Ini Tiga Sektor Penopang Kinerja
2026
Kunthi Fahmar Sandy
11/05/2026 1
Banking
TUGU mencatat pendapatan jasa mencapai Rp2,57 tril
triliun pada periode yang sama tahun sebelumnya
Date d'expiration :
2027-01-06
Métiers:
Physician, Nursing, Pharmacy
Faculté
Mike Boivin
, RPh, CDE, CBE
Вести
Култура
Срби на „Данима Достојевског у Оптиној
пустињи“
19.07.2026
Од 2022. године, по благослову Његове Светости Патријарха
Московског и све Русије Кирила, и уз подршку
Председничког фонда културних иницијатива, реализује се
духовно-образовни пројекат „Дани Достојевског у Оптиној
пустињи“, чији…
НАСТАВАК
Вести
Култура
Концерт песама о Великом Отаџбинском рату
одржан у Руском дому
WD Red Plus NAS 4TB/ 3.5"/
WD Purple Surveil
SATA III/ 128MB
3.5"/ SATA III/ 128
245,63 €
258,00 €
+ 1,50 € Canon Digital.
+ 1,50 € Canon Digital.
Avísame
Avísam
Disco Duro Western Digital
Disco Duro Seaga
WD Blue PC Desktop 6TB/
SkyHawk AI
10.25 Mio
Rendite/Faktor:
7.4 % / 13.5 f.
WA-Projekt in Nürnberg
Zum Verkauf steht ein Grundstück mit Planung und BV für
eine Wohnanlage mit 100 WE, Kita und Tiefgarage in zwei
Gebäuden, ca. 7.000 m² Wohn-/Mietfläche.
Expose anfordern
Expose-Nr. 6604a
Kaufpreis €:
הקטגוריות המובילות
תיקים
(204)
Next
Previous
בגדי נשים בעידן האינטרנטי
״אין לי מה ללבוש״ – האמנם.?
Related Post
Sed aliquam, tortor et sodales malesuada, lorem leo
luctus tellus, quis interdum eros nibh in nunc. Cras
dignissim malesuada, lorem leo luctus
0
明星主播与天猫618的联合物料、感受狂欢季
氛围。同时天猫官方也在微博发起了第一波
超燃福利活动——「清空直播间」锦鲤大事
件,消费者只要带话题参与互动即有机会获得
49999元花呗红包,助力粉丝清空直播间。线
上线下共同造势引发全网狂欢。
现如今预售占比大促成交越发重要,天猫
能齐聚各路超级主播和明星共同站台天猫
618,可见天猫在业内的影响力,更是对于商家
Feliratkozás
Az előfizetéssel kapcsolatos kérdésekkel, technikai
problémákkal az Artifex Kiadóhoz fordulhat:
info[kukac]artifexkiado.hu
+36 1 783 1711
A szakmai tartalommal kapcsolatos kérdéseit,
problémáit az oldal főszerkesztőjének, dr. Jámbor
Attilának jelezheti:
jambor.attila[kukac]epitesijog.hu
---
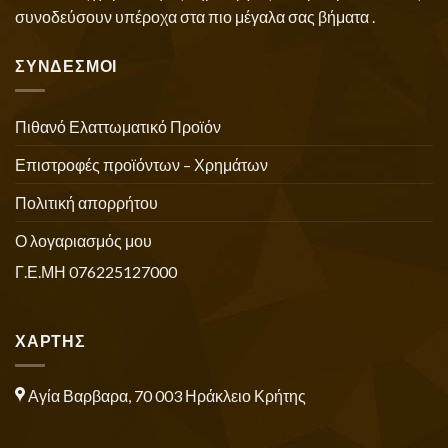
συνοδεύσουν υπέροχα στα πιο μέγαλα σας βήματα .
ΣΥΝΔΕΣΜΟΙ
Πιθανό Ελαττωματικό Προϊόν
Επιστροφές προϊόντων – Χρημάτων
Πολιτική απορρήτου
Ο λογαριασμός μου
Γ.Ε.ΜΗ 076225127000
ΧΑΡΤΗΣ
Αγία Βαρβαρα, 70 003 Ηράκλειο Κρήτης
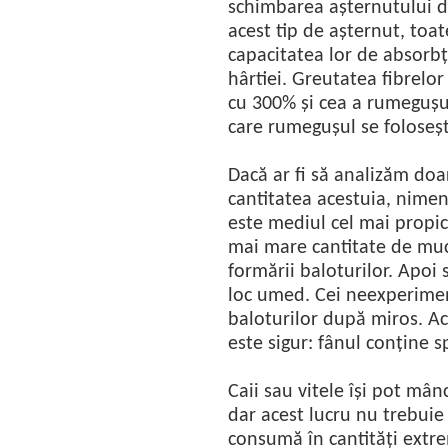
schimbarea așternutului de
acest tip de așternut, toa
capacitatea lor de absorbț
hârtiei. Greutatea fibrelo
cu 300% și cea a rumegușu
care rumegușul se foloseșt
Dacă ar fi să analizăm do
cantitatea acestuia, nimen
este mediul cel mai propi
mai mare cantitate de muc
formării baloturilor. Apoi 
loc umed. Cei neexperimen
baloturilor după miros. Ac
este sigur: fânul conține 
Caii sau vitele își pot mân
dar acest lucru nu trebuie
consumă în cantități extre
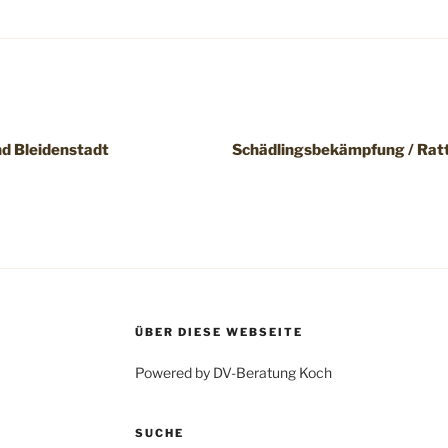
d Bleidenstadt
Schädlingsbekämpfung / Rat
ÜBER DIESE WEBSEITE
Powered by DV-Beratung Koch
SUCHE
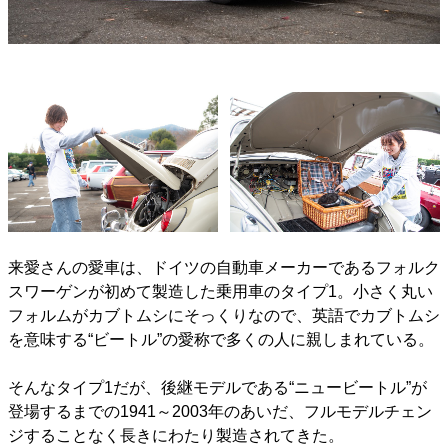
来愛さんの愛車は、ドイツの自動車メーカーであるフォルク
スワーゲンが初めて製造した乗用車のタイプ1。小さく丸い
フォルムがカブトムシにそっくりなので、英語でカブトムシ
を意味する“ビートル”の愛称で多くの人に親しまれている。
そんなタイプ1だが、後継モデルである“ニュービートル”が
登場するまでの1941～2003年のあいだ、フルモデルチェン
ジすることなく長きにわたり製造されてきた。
---
PROBLEM TO SOLVE: Please tally how many lines in the listing above contain the word "baloturilor", and answer with the figure alone.

EXERCISE OUTPUT: 2